The lower bounds of distances of perfect powers $\Delta=\mid a^A-b^B \mid$ is one of those attractive, simple-to-state, but difficult-to-solve problem. For me it occured in the question of cycles in the Collatz-problem, where we ask for the lower bound of distances of perfect powers of $2$ and $3$: $$\Delta(N,S)=|2^S - 3^N|$$ or $$\Lambda(N,S)=|S \cdot \ln2-N \cdot \ln 3| \qquad .$$
What I've found so far is

  • the estimate by J.W.Ellison formulated in the 1970'ies (adressing $\Delta(N,S)$), and
  • the estimate by G.Rhin formulated in 1987 (adressing $\Lambda(N,S)$), as reported in J.Simons & deWeger[2007] on the existence of "m-cycles" in the Collatz-problem.

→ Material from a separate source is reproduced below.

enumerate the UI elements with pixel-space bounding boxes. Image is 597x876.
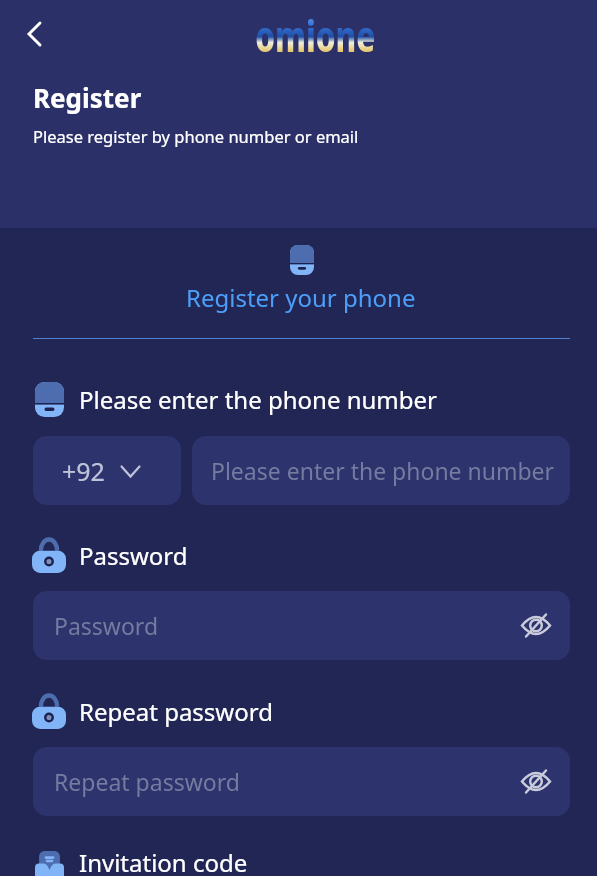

The lower bounds from those estimates are -in the view of an amateur- astonishingly far away from the actual lowest distances -as checked for $N$ of about $1$ million digits. (Of course, the only relevant $N$ are selected according to the convergents of the continued fraction of $\log_2(3)$.)

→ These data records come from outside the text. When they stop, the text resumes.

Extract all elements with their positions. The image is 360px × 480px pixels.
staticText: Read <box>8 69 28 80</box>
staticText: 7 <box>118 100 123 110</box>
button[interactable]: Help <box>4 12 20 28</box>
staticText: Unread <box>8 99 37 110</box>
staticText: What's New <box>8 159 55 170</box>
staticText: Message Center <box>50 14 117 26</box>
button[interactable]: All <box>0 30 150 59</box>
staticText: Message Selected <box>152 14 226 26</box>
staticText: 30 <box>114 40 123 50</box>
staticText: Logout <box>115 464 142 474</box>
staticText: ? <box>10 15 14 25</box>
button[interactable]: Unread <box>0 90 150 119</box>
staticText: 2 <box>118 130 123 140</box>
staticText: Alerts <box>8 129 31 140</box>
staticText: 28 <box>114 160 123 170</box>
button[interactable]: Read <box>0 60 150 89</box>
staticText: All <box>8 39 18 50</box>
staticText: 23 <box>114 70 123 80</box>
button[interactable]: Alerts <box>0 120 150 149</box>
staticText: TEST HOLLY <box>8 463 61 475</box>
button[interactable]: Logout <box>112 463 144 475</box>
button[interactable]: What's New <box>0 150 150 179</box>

Often discussions of this topic state the general form of estimation-formulae, but don't give explicite values for the constants involved - for instance in the well-visited blog of T. Tao on the "separation of powers of 2 and 3". Naive functional estimates for such lower bounds based on heuristics would suggest small values for such constants, for instance while G.Rhin gives something like $1/457/N^{13.3}$ a naiive fitting suggests something like $.../N^1$ or $.../N^{1.01}$ instead, valid for $N$ in my mentioned range of search.
A recent guess, using $.../N/\ln(N)$ instead, leaving aside any $1+\varepsilon$-exponent at all seems to be a really good estimate for the lower bounds. However, the famous estimate for the number of primes below some number $n$ as value of the integrallogarithm $Li()$ as proposed by the young K.F.Gauss has later been proven to be not really a lower bound, but where the first counterexample could only be upper-limited by something like $10^{10^{10^{34}}}$(WP:Skewes-Number) (modern computation reduced that upper bound to $1.39 \cdot 10^{316}$, see there).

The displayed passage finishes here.